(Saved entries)
Start of Block
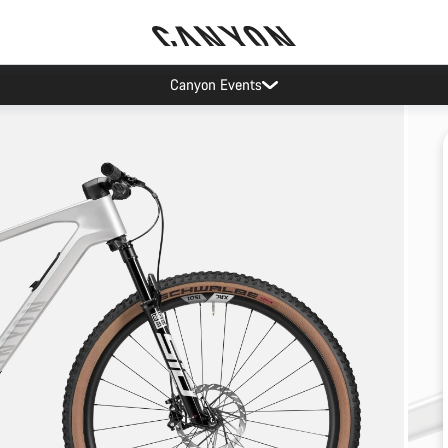
Canyon Events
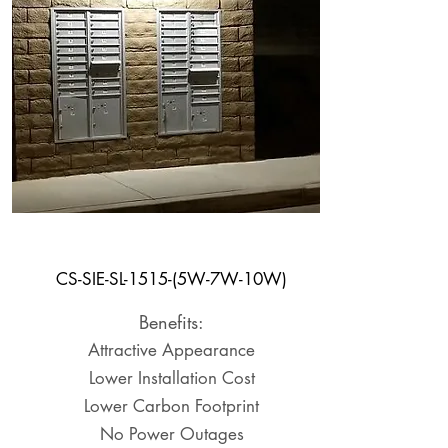
Shelter Light
CS-SIE-SL-1515-(5W-7W-10W)
Benefits:
Attractive Appearance
Lower Installation Cost
Lower Carbon Footprint
No Power Outages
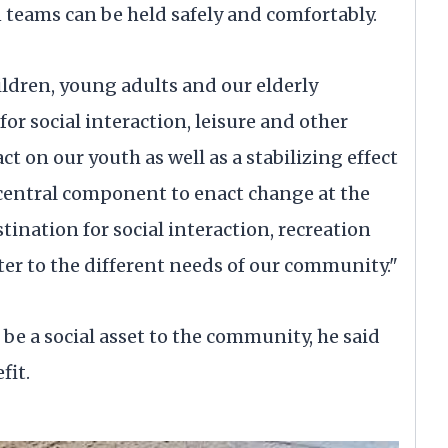
n teams can be held safely and comfortably.
hildren, young adults and our elderly
r social interaction, leisure and other
pact on our youth as well as a stabilizing effect
 central component to enact change at the
stination for social interaction, recreation
cater to the different needs of our community."
be a social asset to the community, he said
fit.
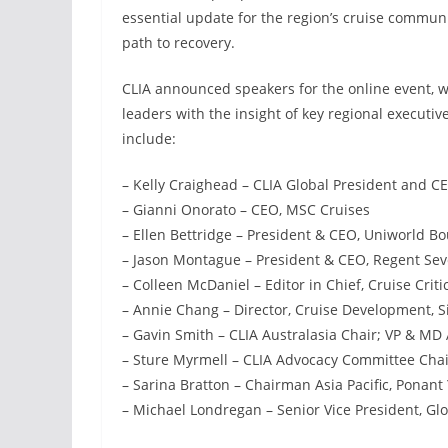
essential update for the region’s cruise communi
path to recovery.
CLIA announced speakers for the online event, wh
leaders with the insight of key regional executiv
include:
– Kelly Craighead – CLIA Global President and C
– Gianni Onorato – CEO, MSC Cruises
– Ellen Bettridge – President & CEO, Uniworld Bo
– Jason Montague – President & CEO, Regent Sev
– Colleen McDaniel – Editor in Chief, Cruise Criti
– Annie Chang – Director, Cruise Development, 
– Gavin Smith – CLIA Australasia Chair; VP & MD
– Sture Myrmell – CLIA Advocacy Committee Chair
– Sarina Bratton – Chairman Asia Pacific, Ponant
– Michael Londregan – Senior Vice President, Glo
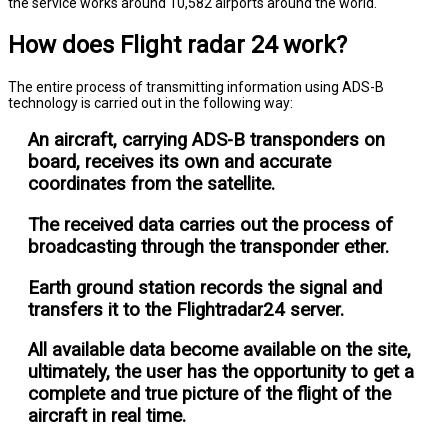
the service works around 10,582 airports around the world.
How does Flight radar 24 work?
The entire process of transmitting information using ADS-B
technology is carried out in the following way:
An aircraft, carrying ADS-B transponders on
board, receives its own and accurate
coordinates from the satellite.
The received data carries out the process of
broadcasting through the transponder ether.
Earth ground station records the signal and
transfers it to the Flightradar24 server.
All available data become available on the site,
ultimately, the user has the opportunity to get a
complete and true picture of the flight of the
aircraft in real time.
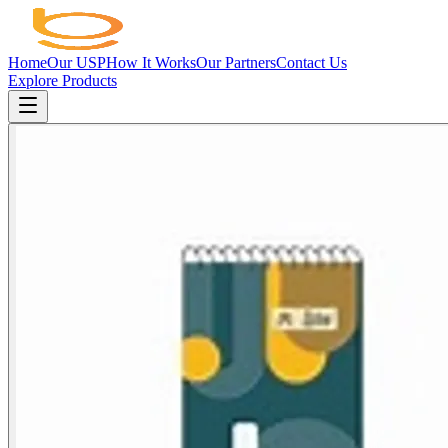
Home
Our USP
How It Works
Our Partners
Contact Us
Explore Products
End of Block
§ **AIM OF THE TASK**
Go through the lines above and write each one out verbatim, skipping the pictures.

§ **WRITTEN REPLY**
Canyon Events
Shelter Light
CS-SIE-SL-1515-(5W-7W-10W)
Benefits:
Attractive Appearance
Lower Installation Cost
Lower Carbon Footprint
No Power Outages
n teams can be held safely and comfortably.
hildren, young adults and our elderly
r social interaction, leisure and other
pact on our youth as well as a stabilizing effect
 central component to enact change at the
stination for social interaction, recreation
cater to the different needs of our community."
be a social asset to the community, he said
fit.
essential update for the region’s cruise communi
path to recovery.
CLIA announced speakers for the online event, wh
leaders with the insight of key regional executiv
include:
– Kelly Craighead – CLIA Global President and C
– Gianni Onorato – CEO, MSC Cruises
– Ellen Bettridge – President & CEO, Uniworld Bo
– Jason Montague – President & CEO, Regent Sev
– Colleen McDaniel – Editor in Chief, Cruise Criti
– Annie Chang – Director, Cruise Development, 
– Gavin Smith – CLIA Australasia Chair; VP & MD
– Sture Myrmell – CLIA Advocacy Committee Chair
– Sarina Bratton – Chairman Asia Pacific, Ponant
– Michael Londregan – Senior Vice President, Glo
the service works around 10,582 airports around the world.
How does Flight radar 24 work?
The entire process of transmitting information using ADS-B
technology is carried out in the following way:
An aircraft, carrying ADS-B transponders on
board, receives its own and accurate
coordinates from the satellite.
The received data carries out the process of
broadcasting through the transponder ether.
Earth ground station records the signal and
transfers it to the Flightradar24 server.
All available data become available on the site,
ultimately, the user has the opportunity to get a
complete and true picture of the flight of the
aircraft in real time.
Home
Our USP
How It Works
Our Partners
Contact Us
Explore Products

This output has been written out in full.